[Collected data entries]

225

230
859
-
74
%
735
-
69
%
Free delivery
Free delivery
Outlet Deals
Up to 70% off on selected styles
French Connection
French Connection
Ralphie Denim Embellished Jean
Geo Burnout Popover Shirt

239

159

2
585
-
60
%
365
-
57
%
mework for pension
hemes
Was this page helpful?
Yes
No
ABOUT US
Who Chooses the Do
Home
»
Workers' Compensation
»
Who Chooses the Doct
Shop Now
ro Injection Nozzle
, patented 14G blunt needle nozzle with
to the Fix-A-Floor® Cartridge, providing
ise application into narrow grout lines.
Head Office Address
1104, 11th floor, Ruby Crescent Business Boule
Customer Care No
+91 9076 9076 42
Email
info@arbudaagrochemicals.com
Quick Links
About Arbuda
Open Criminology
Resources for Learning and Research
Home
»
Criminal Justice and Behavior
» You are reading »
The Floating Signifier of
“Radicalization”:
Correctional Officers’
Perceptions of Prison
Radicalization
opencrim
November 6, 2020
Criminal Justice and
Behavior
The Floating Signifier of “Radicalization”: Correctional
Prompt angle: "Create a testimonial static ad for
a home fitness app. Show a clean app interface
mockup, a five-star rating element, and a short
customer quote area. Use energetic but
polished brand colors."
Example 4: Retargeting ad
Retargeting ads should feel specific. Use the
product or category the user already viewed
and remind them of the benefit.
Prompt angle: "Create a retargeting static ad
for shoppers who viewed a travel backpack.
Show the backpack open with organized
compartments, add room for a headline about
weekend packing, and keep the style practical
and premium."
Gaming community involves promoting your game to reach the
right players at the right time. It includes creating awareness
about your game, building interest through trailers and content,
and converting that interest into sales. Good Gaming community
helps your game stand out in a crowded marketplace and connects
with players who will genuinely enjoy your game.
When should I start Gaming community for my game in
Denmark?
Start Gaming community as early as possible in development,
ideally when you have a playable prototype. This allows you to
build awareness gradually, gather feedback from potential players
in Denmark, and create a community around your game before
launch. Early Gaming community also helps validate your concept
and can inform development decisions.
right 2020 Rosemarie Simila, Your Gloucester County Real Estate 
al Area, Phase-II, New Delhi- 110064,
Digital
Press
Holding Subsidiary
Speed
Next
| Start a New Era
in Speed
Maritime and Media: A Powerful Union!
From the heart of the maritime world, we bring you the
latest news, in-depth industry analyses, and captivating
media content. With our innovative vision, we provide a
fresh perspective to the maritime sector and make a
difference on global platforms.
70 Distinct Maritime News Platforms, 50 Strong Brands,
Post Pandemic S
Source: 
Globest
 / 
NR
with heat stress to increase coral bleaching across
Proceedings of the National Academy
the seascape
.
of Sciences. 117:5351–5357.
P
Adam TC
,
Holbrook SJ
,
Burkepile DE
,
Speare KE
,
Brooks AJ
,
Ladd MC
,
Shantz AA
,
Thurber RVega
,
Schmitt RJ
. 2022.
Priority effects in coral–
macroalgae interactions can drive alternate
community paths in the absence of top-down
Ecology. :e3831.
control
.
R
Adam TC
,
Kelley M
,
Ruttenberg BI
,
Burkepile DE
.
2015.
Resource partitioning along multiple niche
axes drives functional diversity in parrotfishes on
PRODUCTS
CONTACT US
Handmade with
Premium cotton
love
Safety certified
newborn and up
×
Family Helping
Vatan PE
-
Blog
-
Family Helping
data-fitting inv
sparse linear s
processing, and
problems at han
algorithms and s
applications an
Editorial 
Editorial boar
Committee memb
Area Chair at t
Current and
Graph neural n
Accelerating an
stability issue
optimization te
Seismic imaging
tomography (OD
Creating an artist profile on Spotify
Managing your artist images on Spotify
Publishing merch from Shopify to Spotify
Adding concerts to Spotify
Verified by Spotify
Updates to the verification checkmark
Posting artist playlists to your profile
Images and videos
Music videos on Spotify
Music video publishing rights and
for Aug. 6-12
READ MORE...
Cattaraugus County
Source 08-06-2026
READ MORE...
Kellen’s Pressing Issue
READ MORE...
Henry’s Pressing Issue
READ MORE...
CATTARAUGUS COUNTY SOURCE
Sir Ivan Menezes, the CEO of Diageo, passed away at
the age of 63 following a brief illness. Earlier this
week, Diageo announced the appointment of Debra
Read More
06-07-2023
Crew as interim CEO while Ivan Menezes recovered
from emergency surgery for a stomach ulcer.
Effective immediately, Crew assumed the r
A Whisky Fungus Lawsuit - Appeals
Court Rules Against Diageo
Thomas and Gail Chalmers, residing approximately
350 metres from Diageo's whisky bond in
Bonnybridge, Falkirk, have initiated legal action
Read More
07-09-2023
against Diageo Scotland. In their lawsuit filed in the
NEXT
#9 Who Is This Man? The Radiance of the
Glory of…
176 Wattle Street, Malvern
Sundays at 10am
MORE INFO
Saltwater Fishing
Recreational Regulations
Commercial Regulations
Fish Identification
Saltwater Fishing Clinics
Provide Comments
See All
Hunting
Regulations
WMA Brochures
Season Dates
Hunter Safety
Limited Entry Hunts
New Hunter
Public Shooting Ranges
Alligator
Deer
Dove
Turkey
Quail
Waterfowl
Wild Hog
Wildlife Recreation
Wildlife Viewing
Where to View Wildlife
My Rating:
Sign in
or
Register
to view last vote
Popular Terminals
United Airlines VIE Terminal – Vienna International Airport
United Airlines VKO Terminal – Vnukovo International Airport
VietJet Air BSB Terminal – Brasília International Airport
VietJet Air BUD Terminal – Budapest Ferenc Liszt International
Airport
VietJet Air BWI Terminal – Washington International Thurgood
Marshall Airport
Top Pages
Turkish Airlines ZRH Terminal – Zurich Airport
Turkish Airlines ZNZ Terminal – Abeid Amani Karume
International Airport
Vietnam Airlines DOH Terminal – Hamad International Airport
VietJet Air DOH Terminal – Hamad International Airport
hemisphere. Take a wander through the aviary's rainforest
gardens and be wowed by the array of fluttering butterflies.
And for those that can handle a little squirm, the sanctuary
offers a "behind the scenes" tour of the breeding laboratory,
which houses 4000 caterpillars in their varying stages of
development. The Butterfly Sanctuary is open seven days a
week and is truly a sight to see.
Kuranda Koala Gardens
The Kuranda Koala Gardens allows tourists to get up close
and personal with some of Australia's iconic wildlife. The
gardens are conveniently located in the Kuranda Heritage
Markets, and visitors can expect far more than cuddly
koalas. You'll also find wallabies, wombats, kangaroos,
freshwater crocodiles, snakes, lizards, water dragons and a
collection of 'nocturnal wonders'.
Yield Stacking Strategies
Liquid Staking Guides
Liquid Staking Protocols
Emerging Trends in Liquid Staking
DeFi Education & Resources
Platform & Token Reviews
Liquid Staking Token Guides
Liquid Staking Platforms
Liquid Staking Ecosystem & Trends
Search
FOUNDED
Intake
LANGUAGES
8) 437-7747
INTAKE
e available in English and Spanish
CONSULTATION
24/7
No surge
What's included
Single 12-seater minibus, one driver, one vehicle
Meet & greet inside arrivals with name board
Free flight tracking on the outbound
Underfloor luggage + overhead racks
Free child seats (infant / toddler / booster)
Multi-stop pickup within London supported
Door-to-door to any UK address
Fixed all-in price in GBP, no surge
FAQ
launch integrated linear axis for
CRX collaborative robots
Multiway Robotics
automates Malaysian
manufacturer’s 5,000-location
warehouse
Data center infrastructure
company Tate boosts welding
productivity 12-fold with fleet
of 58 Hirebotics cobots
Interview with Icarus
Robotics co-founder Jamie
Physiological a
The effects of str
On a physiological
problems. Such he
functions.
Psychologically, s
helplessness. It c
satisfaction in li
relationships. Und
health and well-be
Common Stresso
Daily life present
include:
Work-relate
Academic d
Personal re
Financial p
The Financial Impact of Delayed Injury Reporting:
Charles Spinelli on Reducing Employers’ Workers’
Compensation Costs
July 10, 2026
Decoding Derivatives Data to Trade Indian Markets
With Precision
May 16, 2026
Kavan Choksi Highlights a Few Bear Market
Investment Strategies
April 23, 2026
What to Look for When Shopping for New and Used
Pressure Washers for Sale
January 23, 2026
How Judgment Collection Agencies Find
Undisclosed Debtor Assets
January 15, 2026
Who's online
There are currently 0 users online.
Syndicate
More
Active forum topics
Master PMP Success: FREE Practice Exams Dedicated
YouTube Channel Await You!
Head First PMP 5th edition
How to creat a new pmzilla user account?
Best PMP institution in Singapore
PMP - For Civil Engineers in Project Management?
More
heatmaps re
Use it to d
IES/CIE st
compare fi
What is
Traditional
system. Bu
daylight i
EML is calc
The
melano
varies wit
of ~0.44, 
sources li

▶ _What you need to do_
Return every line from the entries above that contains the word "should".

▶ _Solution_
Retargeting ads should feel specific. Use the
When should I start Gaming community for my game in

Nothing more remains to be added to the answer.